No to nuclear weapons in Cornwall

My article in this coming week’s Cornish Guardian addresses the subject of nuclear weapons. It will be as follows:

If Scotland votes for independence on 18th September, the UK Government will be obliged to find a new home for Britain’s nuclear submarine fleet, which is presently located at Faslane on the Clyde.

A report compiled by the Royal United Services Institute states that Plymouth Devonport would be the “obvious choice” for a new base to store the Trident missiles and warheads. It adds that the Fal Estuary in Cornwall could be considered as a base and that this option had been “given most credence to date” because of its “good shelter” and “comparatively isolated location.”

Opposition to the suggestion was predictably widespread. A prominent conservationist said it could cause “vast and lasting environmental damage,” while a Green MEP suggested that it could make Falmouth a “potential target” for terrorists. A Labour councillor meanwhile argued that it would damage the tourism industry, stating that the Fal Estuary was a “completely unsuitable place to be storing nuclear weapons” because it is an “area of outstanding natural beauty.”

It is my view that weapons of mass destruction should not be stored in Cornwall, or Scotland, or anywhere else for that matter – whether an area of outstanding natural beauty or somewhere deemed less salubrious by the powers-that-be.

Put simply, I consider it morally indefensible for the United Kingdom to have such weapons – which surely could never be used by any civilised country.

Each nuclear submarine carries an estimated eight Trident missiles, with up to five warheads on each one. The Campaign for Nuclear Disarmament states that each warhead has the “explosive power of up to 100 kilotons of conventional high explosive – this is eight times the power of the atomic bomb that was dropped on Hiroshima in 1945, killing an estimated 240,000 people from blast and radiation.”

I recently purchased a report from Scottish CND titled “If Britain fired Trident.” It makes horrific reading.

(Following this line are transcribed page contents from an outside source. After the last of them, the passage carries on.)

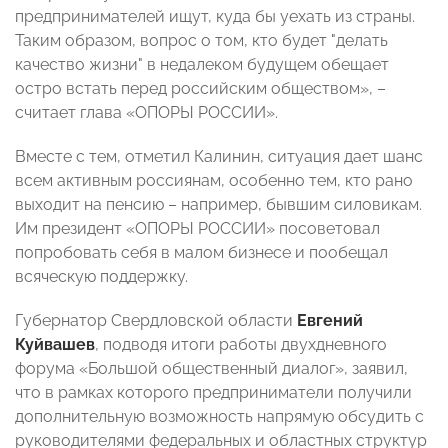
предпринимателей ищут, куда бы уехать из страны.
Таким образом, вопрос о том, кто будет "делать
качество жизни" в недалеком будущем обещает
остро встать перед российским обществом», –
считает глава «ОПОРЫ РОССИИ».
Вместе с тем, отметил Калинин, ситуация дает шанс
всем активным россиянам, особенно тем, кто рано
выходит на пенсию – например, бывшим силовикам.
Им президент «ОПОРЫ РОССИИ» посоветовал
попробовать себя в малом бизнесе и пообещал
всяческую поддержку.
Губернатор Свердловской области
Евгений
Куйвашев
, подводя итоги работы двухдневного
форума «Большой общественный диалог», заявил,
что в рамках которого предприниматели получили
дополнительную возможность напрямую обсудить с
руководителями федеральных и областных структур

It states that the “blast alone would kill almost everyone within one kilometre of each target” while thousands and thousands between one and three kilometres from the point of impact would also perish because of heat, fireballs and radiation. It adds that an attack from a single nuclear submarine on a large urban area could result in the deaths of up to 5.4 million men, women and children.

This is unthinkable and it is therefore obscene that past governments have wasted so many billions of pounds on nuclear missiles capable of such devastating destruction.

I also despair that Westminster politicians are considering replacement of the present Trident nuclear missile system, which could cost taxpayers another £100 billion. This is all so wrong – such money would be better invested in public services to make Britain a better place in which to live.